Leeds United generated record Championship revenues for the second year running in their 100-point 2024-25 promotion season, even as the club continued to make significant losses.
Per their accounts for that campaign, Leeds booked
£137million in turnover, breaking the previous record for the second-tier
Championship they had set a year earlier. A 34 per cent increase in commercial
revenue offset a reduction in Leeds’ Premier League parachute payment and, at
£58.1m, the club’s commercial income was the ninth-highest in England — a
hugely impressive feat for a club not in the top division.
Leeds’ latest financials reflect their commercial appeal,
referencing the potential that comes with being ‘the only club in the United
Kingdom’s third biggest metropolitan area’, something which confers a
‘structural competitive advantage’.
Booming commercial income was driven by a multi-year
partnership with Red Bull, which generated double what Leeds had earned in
their previous spell in the Premier League with then front-of-shirt sponsor
SBOTOP, alongside an extension of the club’s kit deal with Adidas.
Leeds’ matchday income last season of £31.6million was 150
per cent higher than before the pandemic, and topped matchday earnings at half
of the 20 Premier League clubs. No other Championship side’s figure came close
to theirs.
Yet even with top-line improvements, regaining Premier
League status came at a high cost. Leeds
lost a further £49.2million pre-tax last season, on the back of a £60.8m
deficit in their first year back down in the Championship. The club’s
pre-player-sales operating loss of £68.4m was an £8m improvement on 2023-24 but
is still the worst day-to-day deficit of any of the 20 Championship teams to
have released last season’s financials so far.
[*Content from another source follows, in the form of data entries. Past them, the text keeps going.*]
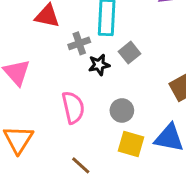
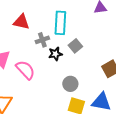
pink semicircle: (73, 107) -> (25, 70), moved, turned -30

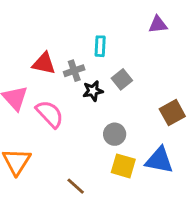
red triangle: (21, 22) -> (44, 63), moved
cyan rectangle: (60, 23) -> (100, 46), size x0.6

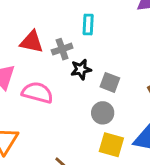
gray square: (122, 79) -> (110, 82), moved, turned -30
pink semicircle: (50, 114) -> (37, 93), turned -32

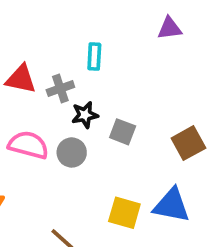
gray circle: (103, 113) -> (72, 152), moved

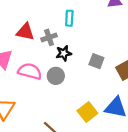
gray square: (123, 132) -> (96, 61), moved
yellow square: (124, 213) -> (87, 112), turned 36

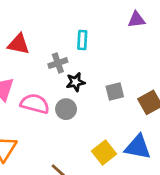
red triangle: (25, 32) -> (19, 44), moved
gray square: (96, 61) -> (115, 91), turned -35

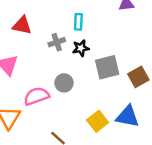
black star: (76, 82) -> (81, 48), moved
gray square: (115, 91) -> (107, 67), size x1.5
pink semicircle: (35, 104) -> (36, 96), moved, turned -35

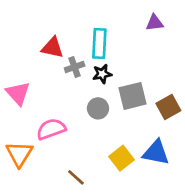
cyan rectangle: (78, 22) -> (99, 44), size x1.5
red triangle: (22, 25) -> (52, 48), moved
gray circle: (64, 83) -> (98, 108), moved

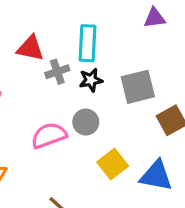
gray square: (132, 96) -> (138, 87), moved
pink semicircle: (51, 129) -> (49, 135), moved
yellow square: (121, 158) -> (113, 164), moved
It is the 10th-highest operating
loss in second-tier history.
The near-£50million pre-tax deficit took Leeds’ rolling
three-year loss figure — the starting point for profitability and
sustainability rule (PSR) calculations — to £143.7m, some way above the £61m
loss limit which applied to the club for the period spanning 2022-25.
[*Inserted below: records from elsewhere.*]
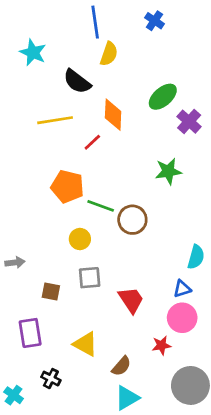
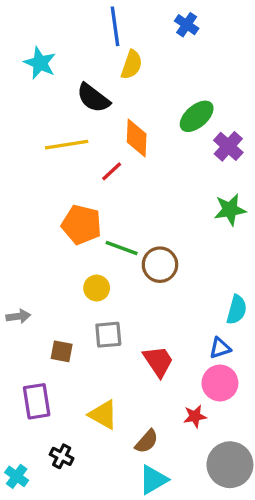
green star: (168, 171) -> (230, 210), moved

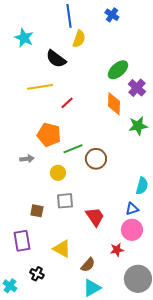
orange diamond: (137, 138) -> (114, 104), moved
green line: (122, 248) -> (73, 149), turned -42
gray arrow: (18, 316) -> (27, 159), moved

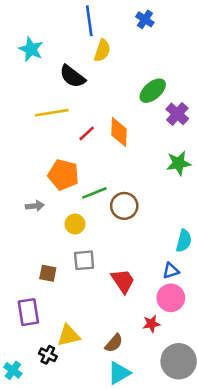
orange diamond: (114, 104) -> (119, 132), moved
yellow triangle: (62, 249) -> (69, 335), moved, turned -42

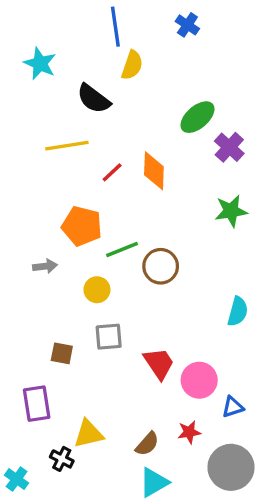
blue triangle: (171, 271) -> (233, 407), moved
pink circle: (171, 298) -> (199, 380), moved
red star: (151, 324) -> (189, 432), moved

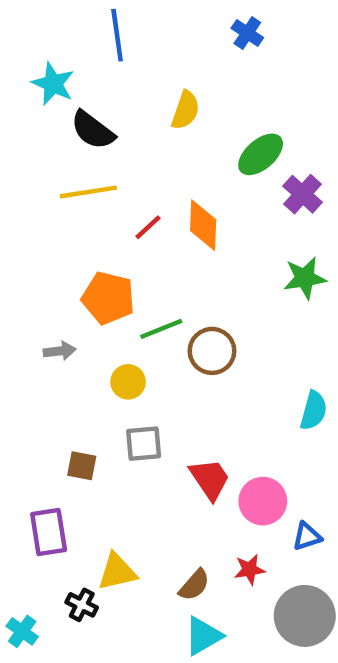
blue line: (115, 27) -> (117, 35), moved
yellow semicircle: (132, 65) -> (185, 110), moved
black semicircle: (94, 99) -> (93, 130), moved

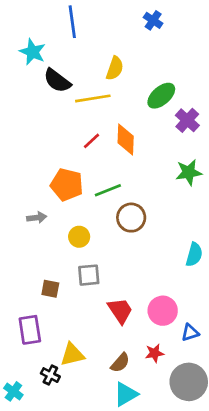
yellow line: (88, 192) -> (93, 98), moved
green line: (161, 329) -> (108, 190), moved
red trapezoid: (210, 479) -> (120, 311), moved

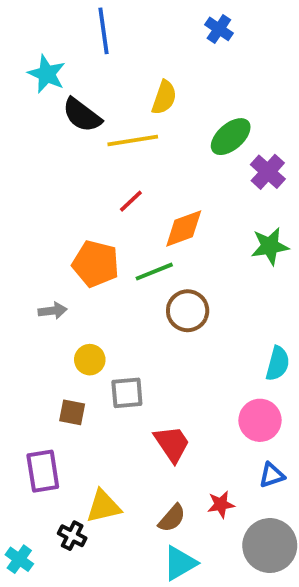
orange diamond: (126, 139) -> (184, 229), moved, turned 68
yellow circle: (79, 237) -> (90, 360), moved
pink circle: (163, 311) -> (260, 420), moved

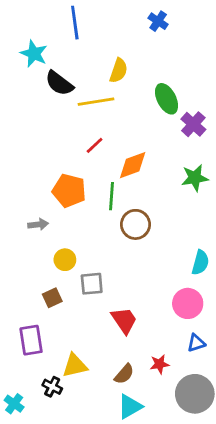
green ellipse: (231, 137) -> (167, 99), turned -76
green line: (154, 272) -> (111, 196), turned -64
brown square: (72, 412) -> (52, 298), turned -36

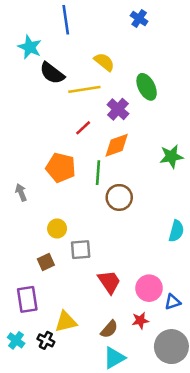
yellow semicircle: (119, 71) -> (104, 62), turned -70
purple cross: (193, 124) -> (118, 109), moved
gray arrow: (38, 224) -> (21, 192), moved, turned -105
pink circle: (188, 303) -> (149, 288), moved
cyan cross: (14, 404) -> (16, 340), moved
Leeds’ wage bill last season, inclusive of those bonuses,
was £102.7million — only the third time a Championship club has spent nine
figures on salaries. Strip out £22m in non-cash provisions from Newcastle’s
2016-17 promotion season, and Leeds’ wage bill in 2024-25 was the
second-highest in the division’s history, only trailing Leicester City’s a year
prior (£107.2m) when they went up as champions.
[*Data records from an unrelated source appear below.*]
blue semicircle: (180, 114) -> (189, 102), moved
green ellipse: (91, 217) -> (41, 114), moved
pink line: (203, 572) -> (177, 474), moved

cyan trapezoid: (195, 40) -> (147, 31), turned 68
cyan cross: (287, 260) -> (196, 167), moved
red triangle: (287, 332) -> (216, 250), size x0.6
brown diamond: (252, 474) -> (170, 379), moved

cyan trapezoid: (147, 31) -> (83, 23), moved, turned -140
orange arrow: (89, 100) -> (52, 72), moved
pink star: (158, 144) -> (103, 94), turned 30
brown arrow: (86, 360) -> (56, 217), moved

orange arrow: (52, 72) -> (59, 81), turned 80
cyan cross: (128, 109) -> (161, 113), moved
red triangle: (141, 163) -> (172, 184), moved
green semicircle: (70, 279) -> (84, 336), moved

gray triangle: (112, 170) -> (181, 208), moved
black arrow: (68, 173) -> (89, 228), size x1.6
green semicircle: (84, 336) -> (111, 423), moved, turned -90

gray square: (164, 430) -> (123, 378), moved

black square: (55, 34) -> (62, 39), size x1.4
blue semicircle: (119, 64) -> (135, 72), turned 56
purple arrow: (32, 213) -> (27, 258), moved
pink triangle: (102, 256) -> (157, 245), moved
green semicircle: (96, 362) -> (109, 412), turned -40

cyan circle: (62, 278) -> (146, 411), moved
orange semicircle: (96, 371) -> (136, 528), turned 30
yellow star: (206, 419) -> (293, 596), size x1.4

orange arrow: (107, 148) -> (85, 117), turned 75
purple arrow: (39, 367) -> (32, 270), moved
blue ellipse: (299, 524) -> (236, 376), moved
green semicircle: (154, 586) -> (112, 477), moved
Alongside the enormous wage bill, they retained a squad
which had cost far more to build than any other in the Championship. At the end
of June 2025, Leeds’ group of players had cost them £219.6million in fees, not
far shy of the figure at some Premier League clubs.
The benefits of ownership
The completion of a full takeover by 49ers Enterprises, the
investment arm of the San Francisco 49ers NFL team, in September 2023 has seen
its funding of the club ramp up dramatically. Last season, even with all that
income, ownership still provided £108million in capital funding. The cash
commitment during those two seasons back in the Championship totalled £255.1m,
a massive sum.
£12.6million went on infrastructure last season, including
upgrades and works at both Elland Road and the Thorp Arch training ground,
around the same sum as the previous three years combined. Championship clubs
generally don’t spend much on capital projects, as everything they have gets
directed toward the playing squad.
Another relegation would set back plans to turn them into a
club worth more than £1billion.
Survival would bring its own costs — the latest accounts
detail how retention of Premier League status this season could crystallise a
further £39.5million in bonuses for players and staff — but the rewards will be
deemed much greater. Leeds have gone from being the biggest fish in the
Championship pond to the lower end of the division above, a by-product of
spending only four of the past 22 seasons in English football’s top tier.